古寺の境内に足を踏み入れながら、阿倍仲麻呂のことが頭を過(よ)ぎる。
奈良時代に遣唐留学生として唐に渡った仲麻呂は8世紀の中頃、唐の高官として6年ほどの安南都護を命じられている。
彼が暮らしていたころのハノイはどのような佇まいをみせていたのか。至る所に漢字が溢れた中国の街と変わりはなかったのだろうか。往時への想いはつきなかった。

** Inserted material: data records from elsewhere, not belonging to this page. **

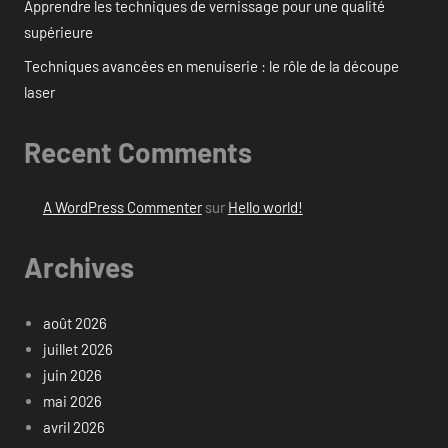
Apprendre les techniques de vernissage pour une qualité
supérieure
Techniques avancées en menuiserie : le rôle de la découpe
laser
Recent Comments
A WordPress Commenter
sur
Hello world!
Archives
août 2026
juillet 2026
juin 2026
mai 2026
avril 2026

ハノイから郊外のノイバイ国際空港に向かう途中、タクシーの車窓からは左手奥に穏やかな山並みが見える。山々にノンラーのような形をした小高い山があった。

異郷で一瞬の懐かしさを感じさせる山容だった。
仲麻呂がハノイに赴いたときは「天の原・・・」と詠んでから10年と経っていなかった。

笠を被せたような山を眺めて、「春日なる三笠の山」に見立てたことはなかったのだろうか。あっても不思議ではないような気がした。